ISO Journal TitleJ Korean Inst. IIIum. Electr. Install. Eng.
Title Neural Network Controller of A Grid-Connected Wind Energy Conversion System for Maximum Power Extraction
Authors Kyoung-Soo Ro ; Yeon-Sik Choo
Page pp.142-149
ISSN 1225-1135
Keywords wind energy conversion system(WECS) ; maximum power ; pitch control ; D/A inverter
Abstract This paper presents a neural network controller of a grid-connected wind energy conversion system for extracting maximum power from wind and a power controller to transfer the maximum power extracted into a utility grid. It discusses the modeling and simulation of the wind energy conversion system with the controllers, which consists of an induction generator, a transformer, a link of a rectifier, and an inverter.

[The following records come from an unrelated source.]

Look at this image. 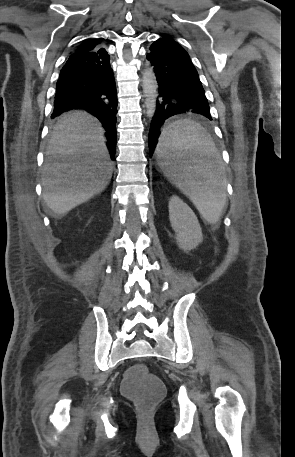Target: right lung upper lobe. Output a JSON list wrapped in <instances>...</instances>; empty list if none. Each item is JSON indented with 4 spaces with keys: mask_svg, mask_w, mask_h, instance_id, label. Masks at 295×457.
I'll list each match as a JSON object with an SVG mask.
<instances>
[{
    "mask_svg": "<svg viewBox=\"0 0 295 457\" xmlns=\"http://www.w3.org/2000/svg\"><path fill=\"white\" fill-rule=\"evenodd\" d=\"M100 43L101 42L99 40H87L77 47L75 53H83L95 50Z\"/></svg>",
    "mask_w": 295,
    "mask_h": 457,
    "instance_id": "1",
    "label": "right lung upper lobe"
}]
</instances>
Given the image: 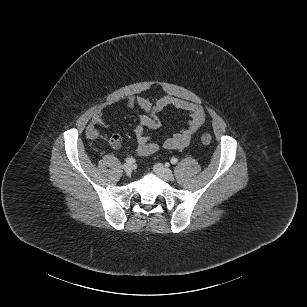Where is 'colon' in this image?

The paper describes the drive train model, induction generator model and grid-interface model for dynamics analysis. Maximum power extraction is achieved by controlling the pitch angle of the rotor blades by a neural network controller. Pitch control method is mechanically complicated, but the control performance is better than that of the stall regulation. The simulation results performed on MATLAB show the variation of the generator torque, the generator rotor speed, the pitch angle, and real/reactive power injected into the grid, etc. Based on the simulation results, the effectiveness of the proposed controllers is verified.